Noah terdiam, hampir saja kepalanya terkena peluru. "Maafkan saya tuan."

"Ck." decak Vano, lalu pergi meninggalkan tempat itu.

***

Diana menarik sudut bibirnya karena Marisa telah menyetujui kesepakatan yang ia tawarkan. Setelah pulang dari Italia, ia akan segera mempersiapkan semuanya.

Audy juga mengatakan jika ia memiliki banyak job untuk model iklan. Ah! Apakah ia sudah puas? Jawabannya adalah tidak. Ia akan puas saat semuanya mendapat balasan atas perbuatan mereka.

Diana merebahkan tubuhnya setelah selesai membersihkan diri. Ia sangat puas dengan jalan-jalan hari ini, dengan adanya Vedro ia jadi banyak tau mengenai sejarah Italia serta bisa mengambil banyak gambar yang indah.

Untung saja Vano tidak banyak berulah walau pria itu cemburu. Ya, menurutnya pria itu sudah ditahap mulai menyukainya. Tinggal menunggu sebentar lagi, maka pria itu akan berada dibawah genggamannya.

Suara pintu kamar hotel terbuka lalu Vano masuk dengan sebotol wine ditangannya.

"Temani aku minum."

Diana menatap Vano yang sedang menuangkan wine ke dalam gelas. Apa pria itu memasukkan sesuatu ke dalam gelas itu? Pria itu kan licik.

"Aku tidak mau."

Pergerakan Vano berhenti, pria itu menatap Diana datar. "Apakah begini caramu berterima kasih?"

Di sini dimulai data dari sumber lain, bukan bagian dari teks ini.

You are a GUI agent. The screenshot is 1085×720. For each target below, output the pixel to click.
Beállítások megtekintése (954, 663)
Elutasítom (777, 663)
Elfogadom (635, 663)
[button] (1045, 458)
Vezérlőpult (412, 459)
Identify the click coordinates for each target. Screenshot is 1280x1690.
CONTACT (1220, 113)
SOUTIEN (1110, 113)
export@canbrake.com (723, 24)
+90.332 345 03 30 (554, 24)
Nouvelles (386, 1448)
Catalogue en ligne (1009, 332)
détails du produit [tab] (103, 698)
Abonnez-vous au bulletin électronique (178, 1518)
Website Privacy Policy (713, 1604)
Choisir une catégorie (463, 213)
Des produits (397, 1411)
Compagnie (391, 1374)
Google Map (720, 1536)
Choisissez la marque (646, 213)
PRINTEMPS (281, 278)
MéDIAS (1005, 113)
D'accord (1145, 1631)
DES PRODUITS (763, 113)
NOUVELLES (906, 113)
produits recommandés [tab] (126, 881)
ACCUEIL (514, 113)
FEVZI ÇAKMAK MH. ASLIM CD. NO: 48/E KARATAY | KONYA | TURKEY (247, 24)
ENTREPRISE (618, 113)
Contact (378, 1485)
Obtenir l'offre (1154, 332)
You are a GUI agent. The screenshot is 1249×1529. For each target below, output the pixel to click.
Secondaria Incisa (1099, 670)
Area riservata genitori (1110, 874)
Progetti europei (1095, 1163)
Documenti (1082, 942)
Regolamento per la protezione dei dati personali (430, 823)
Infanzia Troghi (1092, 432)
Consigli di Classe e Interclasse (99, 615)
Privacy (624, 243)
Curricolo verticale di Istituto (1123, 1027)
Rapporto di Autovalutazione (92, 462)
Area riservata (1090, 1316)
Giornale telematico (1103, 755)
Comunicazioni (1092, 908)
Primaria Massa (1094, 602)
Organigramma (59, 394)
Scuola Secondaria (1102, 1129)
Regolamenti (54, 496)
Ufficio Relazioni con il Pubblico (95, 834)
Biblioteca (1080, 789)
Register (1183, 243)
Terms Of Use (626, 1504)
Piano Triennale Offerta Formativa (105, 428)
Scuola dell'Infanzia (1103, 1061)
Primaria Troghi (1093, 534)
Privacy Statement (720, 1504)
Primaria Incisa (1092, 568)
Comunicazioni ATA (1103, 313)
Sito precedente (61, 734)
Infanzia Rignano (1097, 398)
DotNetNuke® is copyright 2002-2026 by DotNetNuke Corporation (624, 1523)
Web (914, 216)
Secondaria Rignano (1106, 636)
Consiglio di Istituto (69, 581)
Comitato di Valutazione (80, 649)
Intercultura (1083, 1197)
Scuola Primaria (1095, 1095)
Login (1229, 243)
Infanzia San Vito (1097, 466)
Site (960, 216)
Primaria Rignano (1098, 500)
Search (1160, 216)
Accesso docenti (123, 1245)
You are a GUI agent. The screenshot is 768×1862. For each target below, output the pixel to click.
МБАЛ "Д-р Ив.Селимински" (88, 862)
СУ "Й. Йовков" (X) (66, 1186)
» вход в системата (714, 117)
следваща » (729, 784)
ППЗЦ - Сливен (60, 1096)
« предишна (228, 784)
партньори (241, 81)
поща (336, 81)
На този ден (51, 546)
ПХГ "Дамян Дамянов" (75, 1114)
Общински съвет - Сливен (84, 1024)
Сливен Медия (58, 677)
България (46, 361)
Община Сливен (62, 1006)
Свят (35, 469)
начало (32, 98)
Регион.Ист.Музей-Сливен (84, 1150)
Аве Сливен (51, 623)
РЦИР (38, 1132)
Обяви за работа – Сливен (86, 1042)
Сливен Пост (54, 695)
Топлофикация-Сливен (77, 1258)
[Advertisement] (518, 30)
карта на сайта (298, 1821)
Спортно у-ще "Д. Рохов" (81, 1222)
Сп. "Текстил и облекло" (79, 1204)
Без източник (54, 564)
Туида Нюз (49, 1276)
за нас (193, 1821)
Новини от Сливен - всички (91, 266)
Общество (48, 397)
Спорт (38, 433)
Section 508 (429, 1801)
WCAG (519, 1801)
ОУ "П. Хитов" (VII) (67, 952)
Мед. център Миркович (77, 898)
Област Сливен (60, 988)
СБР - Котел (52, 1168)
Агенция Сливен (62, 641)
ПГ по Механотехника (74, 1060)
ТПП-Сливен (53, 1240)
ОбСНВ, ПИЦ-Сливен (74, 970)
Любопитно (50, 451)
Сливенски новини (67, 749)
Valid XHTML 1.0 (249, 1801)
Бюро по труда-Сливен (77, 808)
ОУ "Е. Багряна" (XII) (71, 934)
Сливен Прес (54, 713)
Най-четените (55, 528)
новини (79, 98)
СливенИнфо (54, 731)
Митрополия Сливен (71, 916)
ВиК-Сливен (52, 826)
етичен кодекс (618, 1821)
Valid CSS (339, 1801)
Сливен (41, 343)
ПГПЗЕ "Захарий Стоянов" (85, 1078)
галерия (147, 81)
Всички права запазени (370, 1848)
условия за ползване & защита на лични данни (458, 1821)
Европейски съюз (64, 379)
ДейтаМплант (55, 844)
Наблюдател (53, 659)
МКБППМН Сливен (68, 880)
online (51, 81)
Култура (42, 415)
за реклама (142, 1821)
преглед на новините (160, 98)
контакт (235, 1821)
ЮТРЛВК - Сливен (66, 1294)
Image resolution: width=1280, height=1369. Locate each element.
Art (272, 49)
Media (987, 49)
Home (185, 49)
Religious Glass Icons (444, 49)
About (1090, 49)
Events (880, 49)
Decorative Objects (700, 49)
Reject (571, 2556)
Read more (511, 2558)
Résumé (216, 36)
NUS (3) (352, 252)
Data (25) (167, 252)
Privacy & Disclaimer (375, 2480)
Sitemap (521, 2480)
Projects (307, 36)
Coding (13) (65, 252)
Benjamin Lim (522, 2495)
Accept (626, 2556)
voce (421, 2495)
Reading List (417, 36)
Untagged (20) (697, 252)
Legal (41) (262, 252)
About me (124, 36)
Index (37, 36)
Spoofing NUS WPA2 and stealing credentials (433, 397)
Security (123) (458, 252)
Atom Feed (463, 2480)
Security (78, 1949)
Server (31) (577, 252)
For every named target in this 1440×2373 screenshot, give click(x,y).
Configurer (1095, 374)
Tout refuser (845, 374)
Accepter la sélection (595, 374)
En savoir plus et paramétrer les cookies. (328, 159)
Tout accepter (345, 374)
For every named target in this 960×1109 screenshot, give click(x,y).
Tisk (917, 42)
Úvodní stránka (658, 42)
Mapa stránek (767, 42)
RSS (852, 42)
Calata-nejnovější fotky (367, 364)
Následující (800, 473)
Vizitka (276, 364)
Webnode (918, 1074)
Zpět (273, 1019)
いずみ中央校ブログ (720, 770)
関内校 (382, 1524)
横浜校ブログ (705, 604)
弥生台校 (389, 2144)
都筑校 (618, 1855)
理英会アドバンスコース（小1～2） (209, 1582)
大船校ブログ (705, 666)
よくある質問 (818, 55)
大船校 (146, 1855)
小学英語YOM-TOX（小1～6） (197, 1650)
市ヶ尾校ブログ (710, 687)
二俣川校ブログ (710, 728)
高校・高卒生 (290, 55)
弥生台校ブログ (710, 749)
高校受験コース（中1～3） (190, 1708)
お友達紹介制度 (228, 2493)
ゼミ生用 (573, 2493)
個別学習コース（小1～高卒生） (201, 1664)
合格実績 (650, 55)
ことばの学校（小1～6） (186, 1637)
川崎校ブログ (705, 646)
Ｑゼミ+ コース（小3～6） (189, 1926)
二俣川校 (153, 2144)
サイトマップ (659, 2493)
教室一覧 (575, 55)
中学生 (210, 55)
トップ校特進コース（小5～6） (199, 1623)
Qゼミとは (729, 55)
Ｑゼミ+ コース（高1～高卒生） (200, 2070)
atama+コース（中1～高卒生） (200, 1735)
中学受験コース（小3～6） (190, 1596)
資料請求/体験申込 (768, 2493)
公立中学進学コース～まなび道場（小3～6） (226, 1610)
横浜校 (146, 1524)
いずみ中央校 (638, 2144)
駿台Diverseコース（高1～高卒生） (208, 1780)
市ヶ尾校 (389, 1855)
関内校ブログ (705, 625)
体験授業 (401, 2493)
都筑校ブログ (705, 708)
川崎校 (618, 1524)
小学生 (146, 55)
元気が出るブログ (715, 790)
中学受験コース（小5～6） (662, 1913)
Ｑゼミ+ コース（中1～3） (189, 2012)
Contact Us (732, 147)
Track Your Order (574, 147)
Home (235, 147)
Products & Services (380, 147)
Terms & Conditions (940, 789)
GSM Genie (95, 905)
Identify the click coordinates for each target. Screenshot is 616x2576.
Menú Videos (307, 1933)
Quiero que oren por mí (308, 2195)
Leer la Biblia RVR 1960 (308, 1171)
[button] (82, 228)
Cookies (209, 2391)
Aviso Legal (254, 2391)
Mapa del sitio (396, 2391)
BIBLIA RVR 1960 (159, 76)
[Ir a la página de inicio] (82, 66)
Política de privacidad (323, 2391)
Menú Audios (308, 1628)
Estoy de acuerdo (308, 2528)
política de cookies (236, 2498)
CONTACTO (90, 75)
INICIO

Diana mendengus lalu bangkit dari posisi ternyamannya dan berjalan ke arah pria itu. "Kalau begitu mari kita taruhan!" ajak Diana sambil tersenyum.

Vano menaikkan sebelah alisnya. "Aku tidak tertarik."

"Berarti kau pengecut. Ah, baru kali ini aku bertemu dengan pria selemah dirimu.

"Ck, cepat katakan."

Diana bersorak di dalam hati lalu menunjuk wine yang dibawa pria itu. "Taruhannya kita akan minum wine itu, siapa yang mabuk lebih dulu maka ia yang kalah."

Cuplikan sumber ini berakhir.